On 13/07/2010 6:26 PM, Andras Fabian wrote:
> Wait, now, here I see some correlation! Yes, it seems to be the memory! When I start my COPY-to-STDOUT experiment I had some 2000 MByte free (well ,the server has 24 GByte ... maybe other PostgreSQL processes used up the rest). Then, I could monitor via "ll -h" how the file nicely growed (obviously no congestion), and in parallel see, how "free -m" the "free" memory went down. Then, it reached a level below 192 MByte, and congestion began. Now it is going back and forth around 118-122-130 ... Obviously the STDOUT thing went out of some memory resources.
> Now I "only" who and why is running out, and how I can prevent that.

 > Could there be some extremely big STDOUT buffering in play ????

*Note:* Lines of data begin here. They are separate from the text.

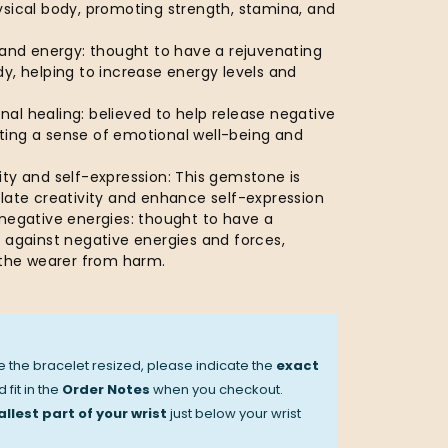
ysical body, promoting strength, stamina, and
 and energy: thought to have a rejuvenating
y, helping to increase energy levels and
al healing: believed to help release negative
ing a sense of emotional well-being and
ty and self-expression: This gemstone is
ulate creativity and enhance self-expression
 negative energies: thought to have a
 against negative energies and forces,
d the wearer from harm.
ve the bracelet resized, please indicate the
exact
 fit in the
Order Notes
when you checkout.
llest part of your wrist
just below your wrist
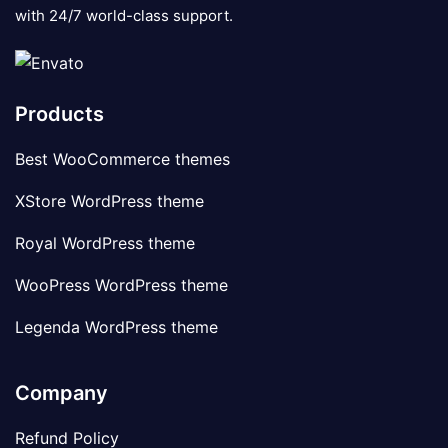
with 24/7 world-class support.
Products
Best WooCommerce themes
XStore WordPress theme
Royal WordPress theme
WooPress WordPress theme
Legenda WordPress theme
Company
Refund Policy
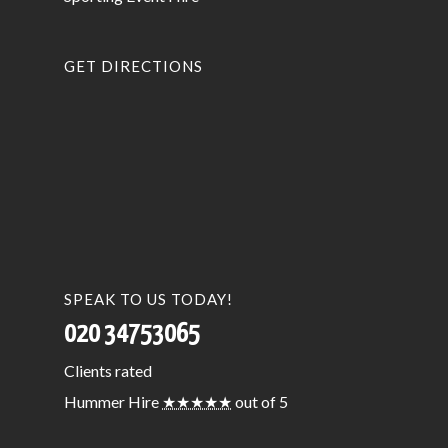
GET DIRECTIONS
SPEAK TO US TODAY!
020 34753065
Clients
rated
Hummer Hire
★★★★★
out of 5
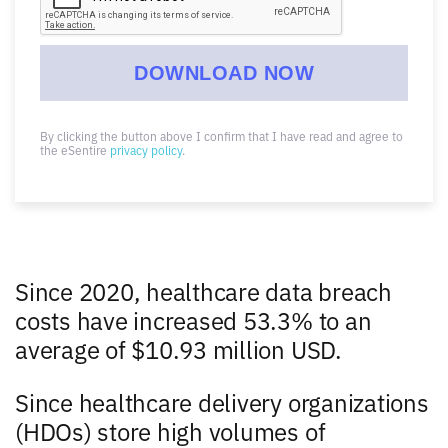
By clicking the button above I confirm that I have read and agree to
the eSentire
privacy policy
.
Since 2020, healthcare data breach
costs have increased 53.3% to an
average of $10.93 million USD.
Since healthcare delivery organizations
(HDOs) store high volumes of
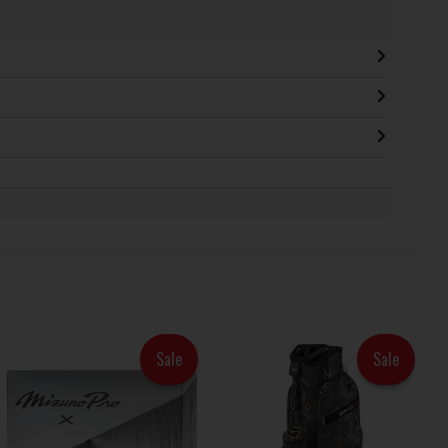
Sale
Sale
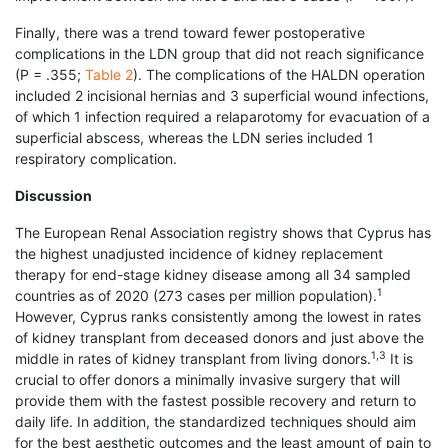
Finally, there was a trend toward fewer postoperative
complications in the LDN group that did not reach significance
(P = .355;
Table 2
). The complications of the HALDN operation
included 2 incisional hernias and 3 superficial wound infections,
of which 1 infection required a relaparotomy for evacuation of a
superficial abscess, whereas the LDN series included 1
respiratory complication.
Discussion
The European Renal Association registry shows that Cyprus has
the highest unadjusted incidence of kidney replacement
therapy for end-stage kidney disease among all 34 sampled
1
countries as of 2020 (273 cases per million population).
However, Cyprus ranks consistently among the lowest in rates
of kidney transplant from deceased donors and just above the
1,3
middle in rates of kidney transplant from living donors.
It is
crucial to offer donors a minimally invasive surgery that will
provide them with the fastest possible recovery and return to
daily life. In addition, the standardized techniques should aim
for the best aesthetic outcomes and the least amount of pain to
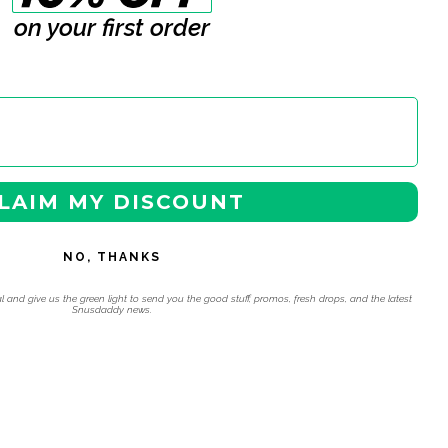
on your first order
LAIM MY DISCOUNT
NO, THANKS
l and give us the green light to send you the good stuff, promos, fresh drops, and the latest
Snusdaddy news.
 navigation using the skip links.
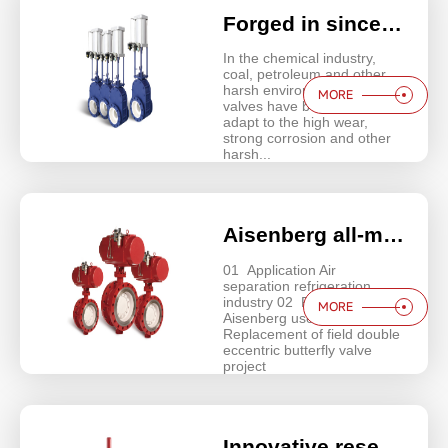
Forged in sincerity | Aisenberg ceramic valves revolutionize harsh operating conditions!
In the chemical industry,
coal, petroleum and other
harsh environments metal
MORE
valves have been unable to
adapt to the high wear,
strong corrosion and other
harsh...
Aisenberg all-metal seat triple offset butterfly valves butterfly valves for harsh working conditions!
01 Application Air
separation refrigeration
industry 02 Project Name
MORE
Aisenberg user project -
Replacement of field double
eccentric butterfly valve
project
Innovative research and development | Aisenberg pipe pinch valve, special working conditions to increase the life of 100%!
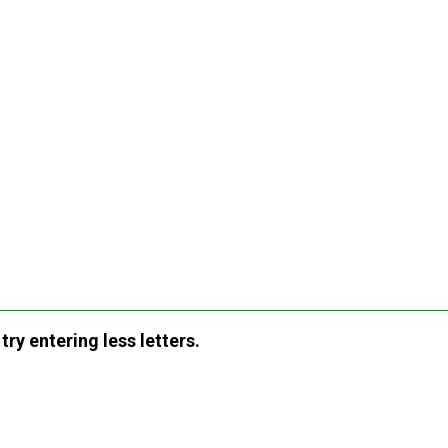
ry entering less letters.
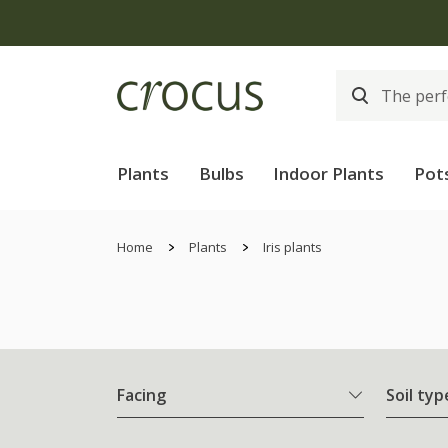
Plants
Bulbs
Indoor Plants
Pot
Home
Plants
Iris plants
Facing
Soil typ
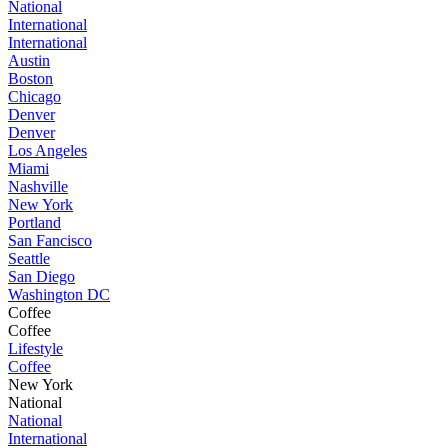
National
International
International
Austin
Boston
Chicago
Denver
Denver
Los Angeles
Miami
Nashville
New York
Portland
San Fancisco
Seattle
San Diego
Washington DC
Coffee
Coffee
Lifestyle
Coffee
New York
National
National
International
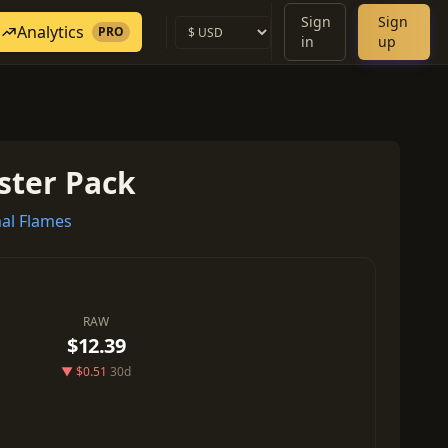
Sign
Sign
Analytics
PRO
in
up
ster Pack
al Flames
RAW
$12.39
▼ $0.51
30d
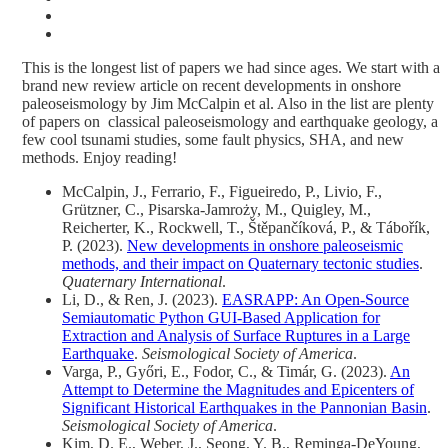
This is the longest list of papers we had since ages. We start with a
brand new review article on recent developments in onshore
paleoseismology by Jim McCalpin et al. Also in the list are plenty
of papers on classical paleoseismology and earthquake geology, a
few cool tsunami studies, some fault physics, SHA, and new
methods. Enjoy reading!
McCalpin, J., Ferrario, F., Figueiredo, P., Livio, F.,
Grützner, C., Pisarska-Jamroży, M., Quigley, M.,
Reicherter, K., Rockwell, T., Štěpančíková, P., & Tábořík,
P. (2023).
New developments in onshore paleoseismic
methods, and their impact on Quaternary tectonic studies
.
Quaternary International
.
Li, D., & Ren, J. (2023).
EASRAPP: An Open‐Source
Semiautomatic Python GUI‐Based Application for
Extraction and Analysis of Surface Ruptures in a Large
Earthquake
.
Seismological Society of America
.
Varga, P., Győri, E., Fodor, C., & Timár, G. (2023).
An
Attempt to Determine the Magnitudes and Epicenters of
Significant Historical Earthquakes in the Pannonian Basin
.
Seismological Society of America
.
Kim, D. E., Weber, J., Seong, Y. B., Reminga-DeYoung,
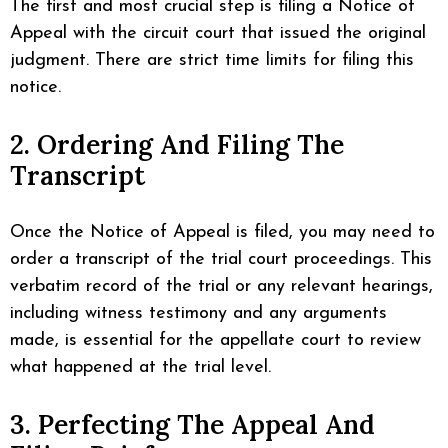
The first and most crucial step is filing a Notice of
Appeal with the circuit court that issued the original
judgment. There are strict time limits for filing this
notice.
2. Ordering And Filing The
Transcript
Once the Notice of Appeal is filed, you may need to
order a transcript of the trial court proceedings. This
verbatim record of the trial or any relevant hearings,
including witness testimony and any arguments
made, is essential for the appellate court to review
what happened at the trial level.
3. Perfecting The Appeal And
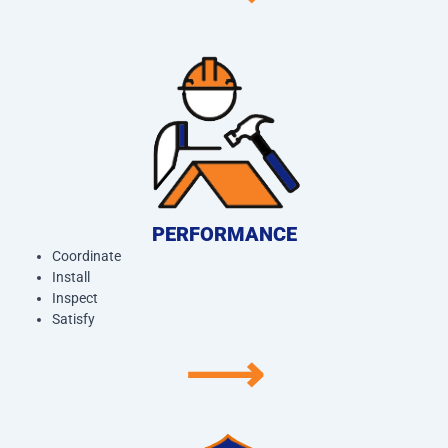
PERFORMANCE
Coordinate
Install
Inspect
Satisfy
⟶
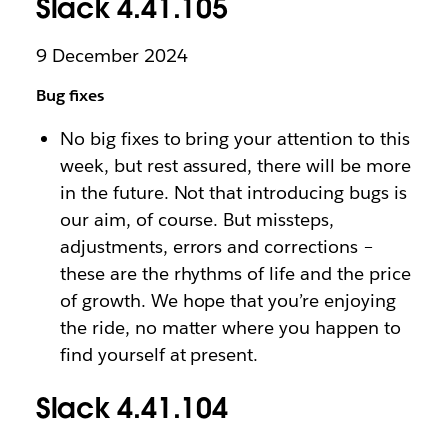
Slack 4.41.105
9 December 2024
Bug fixes
No big fixes to bring your attention to this
week, but rest assured, there will be more
in the future. Not that introducing bugs is
our aim, of course. But missteps,
adjustments, errors and corrections –
these are the rhythms of life and the price
of growth. We hope that you’re enjoying
the ride, no matter where you happen to
find yourself at present.
Slack 4.41.104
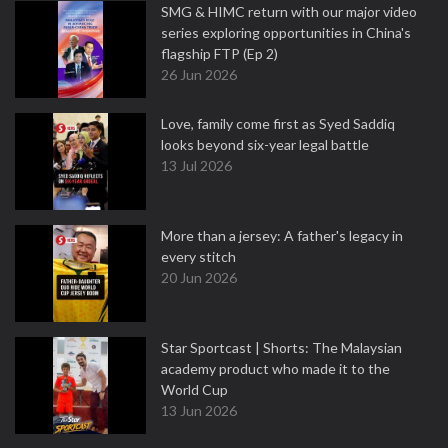
SMG & HIMC return with our major video
series exploring opportunities in China's
flagship FTP (Ep 2)
26 Jun 2026
Love, family come first as Syed Saddiq
looks beyond six-year legal battle
13 Jul 2026
More than a jersey: A father's legacy in
every stitch
20 Jun 2026
Star Sportcast | Shorts: The Malaysian
academy product who made it to the
World Cup
13 Jun 2026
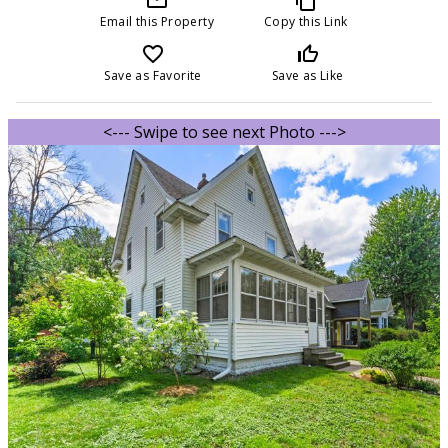
Email this Property
Copy this Link
favorite_border
thumb_up_off_alt
Save as Favorite
Save as Like
<--- Swipe to see next Photo --->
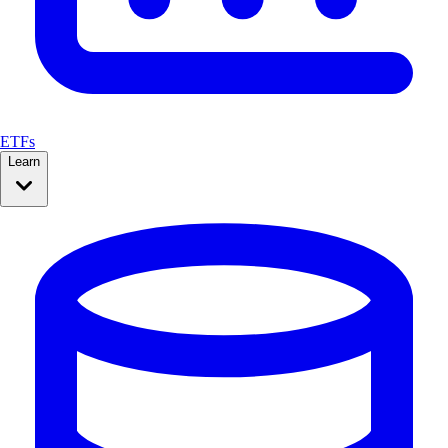
ETFs
Learn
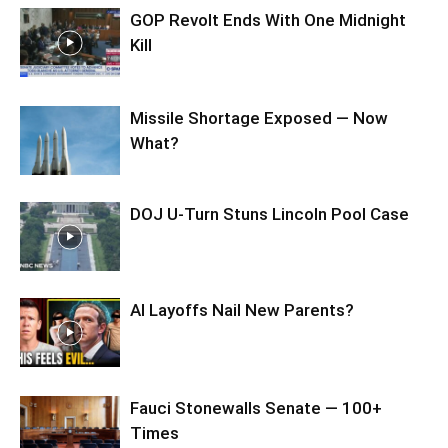
GOP Revolt Ends With One Midnight
Kill
Missile Shortage Exposed — Now
What?
DOJ U-Turn Stuns Lincoln Pool Case
AI Layoffs Nail New Parents?
Fauci Stonewalls Senate — 100+
Times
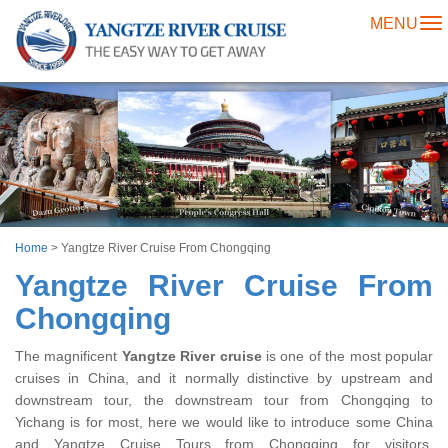
MENU
To
na
Home
>
Yangtze River Cruise From Chongqing
Yangtze River Cruise From
Chongqing
The magnificent
Yangtze River cruise
is one of the most popular
cruises in China, and it normally distinctive by upstream and
downstream tour, the downstream tour from Chongqing to
Yichang is for most, here we would like to introduce some China
and Yangtze Cruise Tours from Chongqing for visitors,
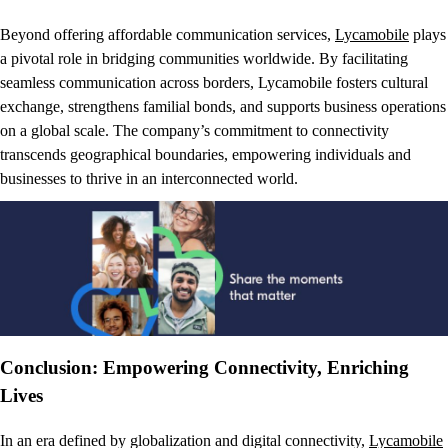
Beyond offering affordable communication services,
Lycamobile
plays
a pivotal role in bridging communities worldwide. By facilitating
seamless communication across borders, Lycamobile fosters cultural
exchange, strengthens familial bonds, and supports business operations
on a global scale. The company’s commitment to connectivity
transcends geographical boundaries, empowering individuals and
businesses to thrive in an interconnected world.
Conclusion: Empowering Connectivity, Enriching
Lives
In an era defined by globalization and digital connectivity,
Lycamobile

Remember, "STDOUT" is misleading. The data is sent down the network 
socket between the postgres backend and the client connected to that 
backend. There is no actual stdio involved at all.

Imagine that the backend's stdout is redirected down the network socket 
to the client, so when it sends to "stdout" it's just going to the 
client. Any buffering you are interested in is in the unix or tcp/ip 
socket (depending on how you're connecting), in the client, and in the 
client's output to file/disk/whatever.